→ **Work instructions**: Among the entries below, only the lines from the one with "Find regions matching spleen." through the one with "Where is left" are wanted, reproduced exactly. Pictures are not wanted.

──────── The records

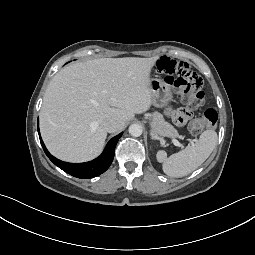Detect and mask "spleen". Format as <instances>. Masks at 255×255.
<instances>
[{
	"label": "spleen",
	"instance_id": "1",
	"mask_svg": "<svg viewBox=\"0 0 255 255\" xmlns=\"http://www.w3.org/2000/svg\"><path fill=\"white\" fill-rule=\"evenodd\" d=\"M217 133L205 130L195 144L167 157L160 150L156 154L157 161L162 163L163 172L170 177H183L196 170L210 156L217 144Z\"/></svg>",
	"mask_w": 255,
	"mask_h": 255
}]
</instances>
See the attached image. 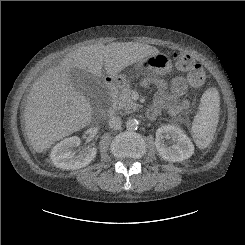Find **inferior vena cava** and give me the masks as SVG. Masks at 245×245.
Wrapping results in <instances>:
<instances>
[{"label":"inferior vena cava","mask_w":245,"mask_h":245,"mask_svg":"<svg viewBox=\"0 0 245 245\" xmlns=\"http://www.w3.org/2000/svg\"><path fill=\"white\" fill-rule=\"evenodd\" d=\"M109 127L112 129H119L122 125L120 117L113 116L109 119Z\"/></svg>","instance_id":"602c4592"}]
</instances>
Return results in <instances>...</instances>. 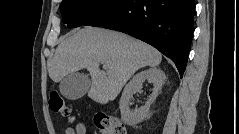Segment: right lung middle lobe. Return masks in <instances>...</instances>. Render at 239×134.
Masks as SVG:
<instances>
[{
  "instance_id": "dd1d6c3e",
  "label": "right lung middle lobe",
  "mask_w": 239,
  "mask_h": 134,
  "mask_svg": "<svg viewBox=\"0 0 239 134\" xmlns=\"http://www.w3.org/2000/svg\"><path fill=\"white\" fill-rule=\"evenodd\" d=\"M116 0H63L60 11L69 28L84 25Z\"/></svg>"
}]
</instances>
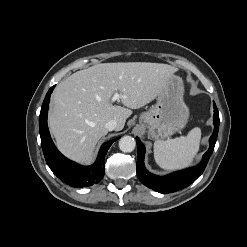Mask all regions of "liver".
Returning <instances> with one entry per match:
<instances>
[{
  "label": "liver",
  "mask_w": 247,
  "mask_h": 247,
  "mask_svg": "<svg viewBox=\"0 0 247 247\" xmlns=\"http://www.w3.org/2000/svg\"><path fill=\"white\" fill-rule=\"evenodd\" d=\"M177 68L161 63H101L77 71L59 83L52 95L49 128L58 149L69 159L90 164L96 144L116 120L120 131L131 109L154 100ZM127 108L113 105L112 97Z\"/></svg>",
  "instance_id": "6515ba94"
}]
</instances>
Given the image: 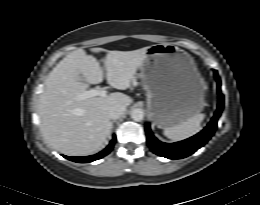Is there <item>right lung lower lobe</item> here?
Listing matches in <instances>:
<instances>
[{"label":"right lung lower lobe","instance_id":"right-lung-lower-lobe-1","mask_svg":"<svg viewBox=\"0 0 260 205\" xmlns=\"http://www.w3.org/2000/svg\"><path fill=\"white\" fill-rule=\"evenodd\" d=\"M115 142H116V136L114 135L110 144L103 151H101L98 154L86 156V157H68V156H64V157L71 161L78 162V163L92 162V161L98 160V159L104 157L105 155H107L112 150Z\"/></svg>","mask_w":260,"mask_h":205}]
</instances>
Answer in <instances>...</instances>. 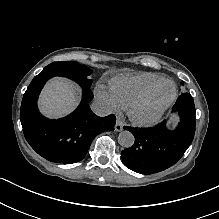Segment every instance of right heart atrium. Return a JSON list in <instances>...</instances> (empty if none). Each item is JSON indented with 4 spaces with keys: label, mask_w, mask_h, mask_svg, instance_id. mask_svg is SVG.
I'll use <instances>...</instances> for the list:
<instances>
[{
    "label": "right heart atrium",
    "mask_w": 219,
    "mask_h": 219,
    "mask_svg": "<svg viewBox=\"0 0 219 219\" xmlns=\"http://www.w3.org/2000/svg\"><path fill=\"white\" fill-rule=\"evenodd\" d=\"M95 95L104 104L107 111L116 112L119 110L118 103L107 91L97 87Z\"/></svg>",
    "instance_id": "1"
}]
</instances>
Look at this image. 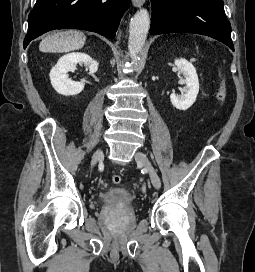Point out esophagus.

────────────────
──────── The records

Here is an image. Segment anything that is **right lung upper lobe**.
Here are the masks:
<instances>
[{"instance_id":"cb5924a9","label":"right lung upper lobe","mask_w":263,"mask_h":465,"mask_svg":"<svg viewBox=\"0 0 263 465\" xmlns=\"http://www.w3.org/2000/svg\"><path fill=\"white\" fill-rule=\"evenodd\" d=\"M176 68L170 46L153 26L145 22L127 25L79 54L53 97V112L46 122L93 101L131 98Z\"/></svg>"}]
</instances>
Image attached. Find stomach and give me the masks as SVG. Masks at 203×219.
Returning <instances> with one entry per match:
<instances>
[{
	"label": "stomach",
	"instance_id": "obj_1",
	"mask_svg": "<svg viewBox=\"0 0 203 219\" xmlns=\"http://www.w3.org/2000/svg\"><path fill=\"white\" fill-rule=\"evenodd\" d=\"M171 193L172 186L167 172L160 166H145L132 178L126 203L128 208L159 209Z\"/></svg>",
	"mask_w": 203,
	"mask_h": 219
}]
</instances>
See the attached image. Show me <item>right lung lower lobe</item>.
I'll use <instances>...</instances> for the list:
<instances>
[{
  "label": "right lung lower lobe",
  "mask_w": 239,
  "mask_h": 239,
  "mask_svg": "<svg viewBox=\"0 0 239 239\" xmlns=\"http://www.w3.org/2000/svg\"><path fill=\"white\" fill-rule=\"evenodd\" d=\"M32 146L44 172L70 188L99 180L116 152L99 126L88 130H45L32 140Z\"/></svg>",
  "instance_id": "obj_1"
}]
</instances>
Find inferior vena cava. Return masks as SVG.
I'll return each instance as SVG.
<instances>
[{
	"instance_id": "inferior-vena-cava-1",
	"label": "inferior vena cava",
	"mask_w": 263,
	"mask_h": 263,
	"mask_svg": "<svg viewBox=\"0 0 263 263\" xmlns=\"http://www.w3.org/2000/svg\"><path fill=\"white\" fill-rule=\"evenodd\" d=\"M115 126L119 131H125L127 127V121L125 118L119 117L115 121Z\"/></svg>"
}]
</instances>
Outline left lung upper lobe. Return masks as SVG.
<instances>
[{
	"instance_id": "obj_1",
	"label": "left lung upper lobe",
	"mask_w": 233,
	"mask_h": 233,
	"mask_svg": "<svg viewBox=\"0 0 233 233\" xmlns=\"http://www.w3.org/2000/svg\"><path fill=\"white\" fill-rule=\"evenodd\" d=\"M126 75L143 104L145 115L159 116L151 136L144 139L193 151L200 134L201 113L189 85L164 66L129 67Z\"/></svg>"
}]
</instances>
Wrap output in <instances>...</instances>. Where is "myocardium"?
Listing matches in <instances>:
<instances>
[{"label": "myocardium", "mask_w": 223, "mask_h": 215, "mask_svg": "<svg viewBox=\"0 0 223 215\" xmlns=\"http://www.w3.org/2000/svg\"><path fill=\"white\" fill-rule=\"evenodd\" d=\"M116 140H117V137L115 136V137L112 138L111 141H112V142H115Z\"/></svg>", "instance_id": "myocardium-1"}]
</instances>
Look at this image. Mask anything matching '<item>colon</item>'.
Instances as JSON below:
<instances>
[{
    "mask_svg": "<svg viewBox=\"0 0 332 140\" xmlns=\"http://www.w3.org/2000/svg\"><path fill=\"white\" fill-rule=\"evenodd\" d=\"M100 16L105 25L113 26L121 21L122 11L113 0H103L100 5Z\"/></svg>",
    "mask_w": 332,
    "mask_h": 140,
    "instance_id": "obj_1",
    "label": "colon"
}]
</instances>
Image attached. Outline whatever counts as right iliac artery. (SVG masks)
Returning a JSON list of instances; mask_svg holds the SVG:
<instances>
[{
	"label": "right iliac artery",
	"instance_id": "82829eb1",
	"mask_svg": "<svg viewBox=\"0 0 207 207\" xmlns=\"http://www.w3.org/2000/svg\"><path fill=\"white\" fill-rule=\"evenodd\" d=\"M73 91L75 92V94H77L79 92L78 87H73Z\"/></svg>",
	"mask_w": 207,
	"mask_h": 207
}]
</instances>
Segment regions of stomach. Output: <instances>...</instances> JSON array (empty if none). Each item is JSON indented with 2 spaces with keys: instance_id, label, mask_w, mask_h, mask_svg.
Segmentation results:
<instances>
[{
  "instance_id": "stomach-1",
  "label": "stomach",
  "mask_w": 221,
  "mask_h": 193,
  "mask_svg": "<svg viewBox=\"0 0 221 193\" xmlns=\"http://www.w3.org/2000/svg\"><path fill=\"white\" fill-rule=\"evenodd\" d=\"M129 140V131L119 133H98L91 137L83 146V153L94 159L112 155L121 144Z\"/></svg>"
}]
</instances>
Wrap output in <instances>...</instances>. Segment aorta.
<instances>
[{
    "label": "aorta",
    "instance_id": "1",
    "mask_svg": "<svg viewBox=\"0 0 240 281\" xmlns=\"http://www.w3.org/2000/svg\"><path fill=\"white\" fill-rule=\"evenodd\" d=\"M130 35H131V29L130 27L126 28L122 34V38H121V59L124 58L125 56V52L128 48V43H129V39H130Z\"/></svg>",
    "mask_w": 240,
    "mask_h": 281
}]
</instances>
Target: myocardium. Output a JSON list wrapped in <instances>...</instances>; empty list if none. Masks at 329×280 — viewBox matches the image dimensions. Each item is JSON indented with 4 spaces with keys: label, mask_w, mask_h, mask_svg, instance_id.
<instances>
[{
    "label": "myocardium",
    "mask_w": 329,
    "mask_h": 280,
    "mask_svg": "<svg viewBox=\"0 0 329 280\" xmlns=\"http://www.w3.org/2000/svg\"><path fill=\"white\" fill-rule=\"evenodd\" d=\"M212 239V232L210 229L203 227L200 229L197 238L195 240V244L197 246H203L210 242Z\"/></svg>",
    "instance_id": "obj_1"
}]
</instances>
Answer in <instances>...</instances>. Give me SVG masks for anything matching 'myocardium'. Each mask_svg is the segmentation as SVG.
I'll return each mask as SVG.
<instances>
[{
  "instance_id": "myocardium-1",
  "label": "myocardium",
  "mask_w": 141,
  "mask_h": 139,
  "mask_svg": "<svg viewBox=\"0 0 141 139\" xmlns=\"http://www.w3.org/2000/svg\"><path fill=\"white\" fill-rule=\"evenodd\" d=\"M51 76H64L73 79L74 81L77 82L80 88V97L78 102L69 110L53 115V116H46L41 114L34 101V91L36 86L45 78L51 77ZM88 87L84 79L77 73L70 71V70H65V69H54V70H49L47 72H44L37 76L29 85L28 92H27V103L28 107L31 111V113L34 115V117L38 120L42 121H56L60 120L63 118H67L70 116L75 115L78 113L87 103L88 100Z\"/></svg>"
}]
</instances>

────────────────
──────── The records

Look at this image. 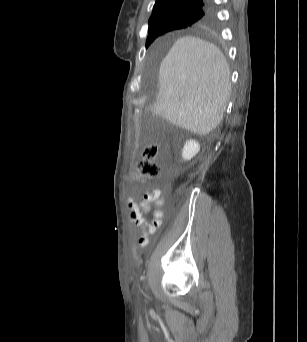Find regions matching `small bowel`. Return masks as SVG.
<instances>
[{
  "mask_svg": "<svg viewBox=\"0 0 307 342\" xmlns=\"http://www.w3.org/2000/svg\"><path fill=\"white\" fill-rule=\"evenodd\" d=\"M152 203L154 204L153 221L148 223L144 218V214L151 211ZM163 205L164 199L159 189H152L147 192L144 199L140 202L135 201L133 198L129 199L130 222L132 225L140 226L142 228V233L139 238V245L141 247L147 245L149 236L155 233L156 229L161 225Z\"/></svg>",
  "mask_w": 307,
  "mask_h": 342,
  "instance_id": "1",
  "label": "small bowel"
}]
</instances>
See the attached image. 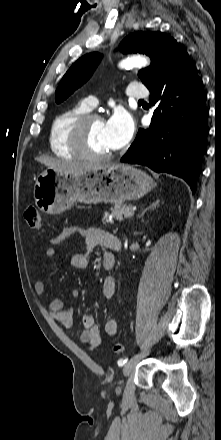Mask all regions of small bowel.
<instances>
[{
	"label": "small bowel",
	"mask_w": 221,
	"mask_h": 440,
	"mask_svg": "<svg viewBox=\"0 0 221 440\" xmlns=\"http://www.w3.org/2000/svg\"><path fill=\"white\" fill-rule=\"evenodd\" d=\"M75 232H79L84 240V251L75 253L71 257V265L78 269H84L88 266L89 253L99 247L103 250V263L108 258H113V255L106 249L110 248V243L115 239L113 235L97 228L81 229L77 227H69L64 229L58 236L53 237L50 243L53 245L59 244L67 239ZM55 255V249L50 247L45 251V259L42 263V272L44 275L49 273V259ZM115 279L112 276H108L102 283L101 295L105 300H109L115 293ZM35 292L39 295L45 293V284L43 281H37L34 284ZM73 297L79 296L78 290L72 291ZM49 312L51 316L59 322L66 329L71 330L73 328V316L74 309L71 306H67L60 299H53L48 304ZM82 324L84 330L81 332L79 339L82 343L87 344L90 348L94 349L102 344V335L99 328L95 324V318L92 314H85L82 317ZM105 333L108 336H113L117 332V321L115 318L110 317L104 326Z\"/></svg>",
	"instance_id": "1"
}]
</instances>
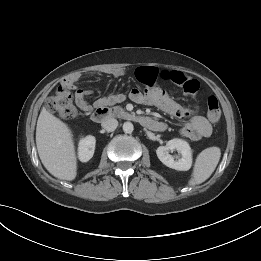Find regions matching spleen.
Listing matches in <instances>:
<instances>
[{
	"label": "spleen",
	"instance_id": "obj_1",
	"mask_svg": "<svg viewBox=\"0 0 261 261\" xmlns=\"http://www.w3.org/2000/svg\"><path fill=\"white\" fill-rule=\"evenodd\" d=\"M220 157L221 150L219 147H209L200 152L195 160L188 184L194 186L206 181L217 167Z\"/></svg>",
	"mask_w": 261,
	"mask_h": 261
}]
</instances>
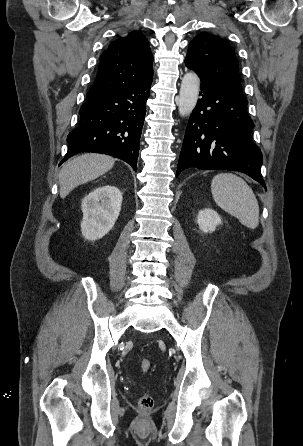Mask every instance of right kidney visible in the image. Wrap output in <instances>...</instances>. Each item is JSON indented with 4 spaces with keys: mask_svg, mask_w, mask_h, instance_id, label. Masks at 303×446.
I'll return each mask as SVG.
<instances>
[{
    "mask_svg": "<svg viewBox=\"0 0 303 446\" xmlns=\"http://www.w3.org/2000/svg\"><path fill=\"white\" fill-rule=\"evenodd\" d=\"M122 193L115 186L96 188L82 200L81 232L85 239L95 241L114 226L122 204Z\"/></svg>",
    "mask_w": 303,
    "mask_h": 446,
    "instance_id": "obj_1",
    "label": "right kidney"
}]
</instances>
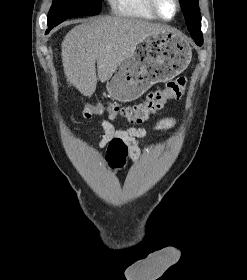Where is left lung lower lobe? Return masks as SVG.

────────────────

→ **Answer to the problem**:
Find regions matching spleen.
Listing matches in <instances>:
<instances>
[{
	"label": "spleen",
	"instance_id": "obj_1",
	"mask_svg": "<svg viewBox=\"0 0 261 261\" xmlns=\"http://www.w3.org/2000/svg\"><path fill=\"white\" fill-rule=\"evenodd\" d=\"M220 157L221 150L219 147H209L200 152L195 160L188 184L194 186L206 181L217 167Z\"/></svg>",
	"mask_w": 261,
	"mask_h": 261
}]
</instances>
Mask every instance of right kidney visible in the image. Wrap output in <instances>...</instances>. Each item is JSON indented with 4 spaces with keys: mask_svg, mask_w, mask_h, instance_id, label. Masks at 303×446.
I'll return each mask as SVG.
<instances>
[{
    "mask_svg": "<svg viewBox=\"0 0 303 446\" xmlns=\"http://www.w3.org/2000/svg\"><path fill=\"white\" fill-rule=\"evenodd\" d=\"M122 193L115 186L96 188L82 200L81 232L85 239L95 241L114 226L122 204Z\"/></svg>",
    "mask_w": 303,
    "mask_h": 446,
    "instance_id": "obj_1",
    "label": "right kidney"
}]
</instances>
Where is left lung lower lobe? Return masks as SVG.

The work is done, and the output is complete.